Posted 04 April 2014 - 03:28 PM

Edit: It's actually more complicated than that hideous monstrosity... I left out that you would need to normalize the probabilities to sum to 1 instead of using raw squares of distances from the center.

You'd have the integrals you describe in the numerator of a fraction, divided by the same integrals without the HasOrigin part in the denominator.

I think that would do the normalization.
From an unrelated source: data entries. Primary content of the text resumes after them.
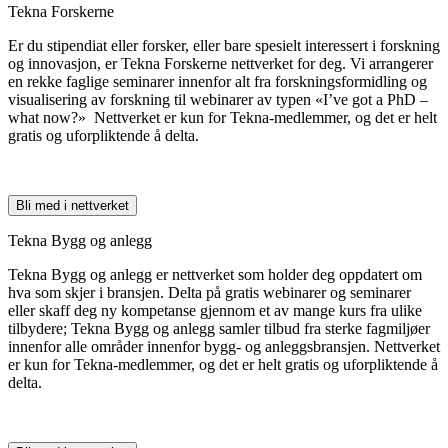
Tekna Forskerne
Er du stipendiat eller forsker, eller bare spesielt interessert i forskning
og innovasjon, er Tekna Forskerne nettverket for deg. Vi arrangerer
en rekke faglige seminarer innenfor alt fra forskningsformidling og
visualisering av forskning til webinarer av typen «I’ve got a PhD –
what now?» Nettverket er kun for Tekna-medlemmer, og det er helt
gratis og uforpliktende å delta.
Bli med i nettverket
Tekna Bygg og anlegg
Tekna Bygg og anlegg er nettverket som holder deg oppdatert om
hva som skjer i bransjen. Delta på gratis webinarer og seminarer
eller skaff deg ny kompetanse gjennom et av mange kurs fra ulike
tilbydere; Tekna Bygg og anlegg samler tilbud fra sterke fagmiljøer
innenfor alle områder innenfor bygg- og anleggsbransjen. Nettverket
er kun for Tekna-medlemmer, og det er helt gratis og uforpliktende å
delta.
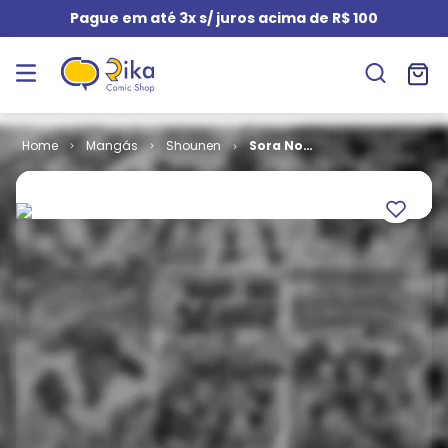
Pague em até 3x s/ juros acima de R$ 100
Mangás
Shounen
Sora No
Otoshimono
# 12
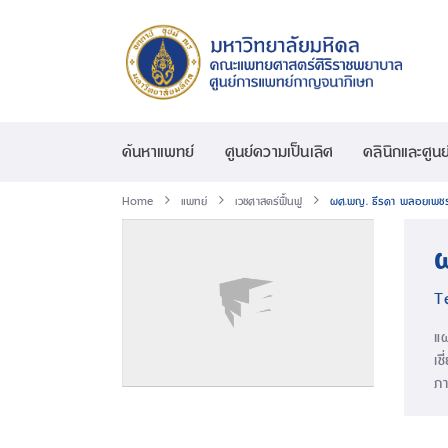
ค้นหาแพทย์
ศูนย์ความเป็นเลิศ
คลินิกและศูนย
Home
แพทย์
เวชศาสตร์ฟื้นฟู
ผศ.พญ. ธีรดา พลอยเพช
T
แ
เช
ภา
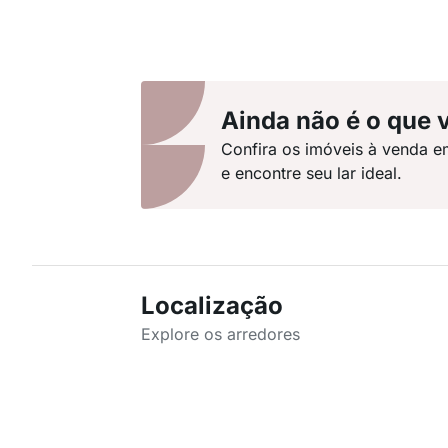
Ainda não é o que 
Confira os imóveis à venda e
e encontre seu lar ideal.
Localização
Explore os arredores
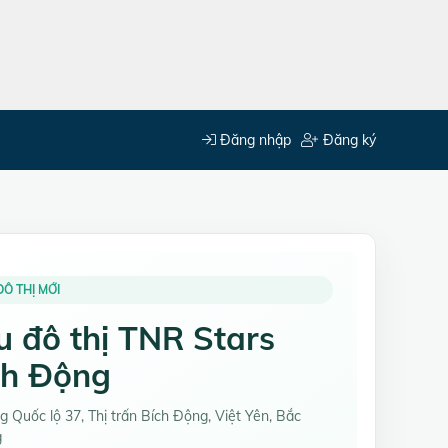
Đăng nhập
Đăng ký
Ô THỊ MỚI
u đô thị TNR Stars
ch Động
 Quốc lộ 37, Thị trấn Bích Động, Việt Yên, Bắc
g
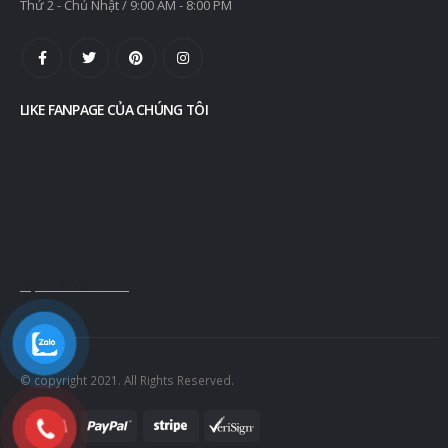
Thứ 2 - Chủ Nhật / 9:00 AM - 8:00 PM
LIKE FANPAGE CỦA CHÚNG TÔI
Nội Thất Văn Phòng
© copyright 2021. All Rights Reserved.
Ugh, agreed.

- Bertrand Russell

Posted 07 April 2014 - 12:50 AM

Spoiler for Results for triangle

Correcting an error in the simulation program,

The probability that a random triangle inside an equilateral triangle covers its centroid is **0.24543 ...**

The average size of a random triangle inside any triangle is 1/12.

- Bertrand Russell

Posted 07 April 2014 - 01:16 AM

Spoiler for Results for triangle

Correcting an error in the simulation program,

The probability that a random triangle inside an equilateral triangle covers its centroid is

0.24543 ...The average size of a random triangle inside any triangle is 1/12.

I am assuming you mean the mean average.

Posted 07 April 2014 - 08:13 AM

The average size of a random triangle inside any triangle is 1/12.

I am assuming you mean the mean average.

The average area of random triangles drawn inside any triangle **T** is 1/12 the area of of **T**.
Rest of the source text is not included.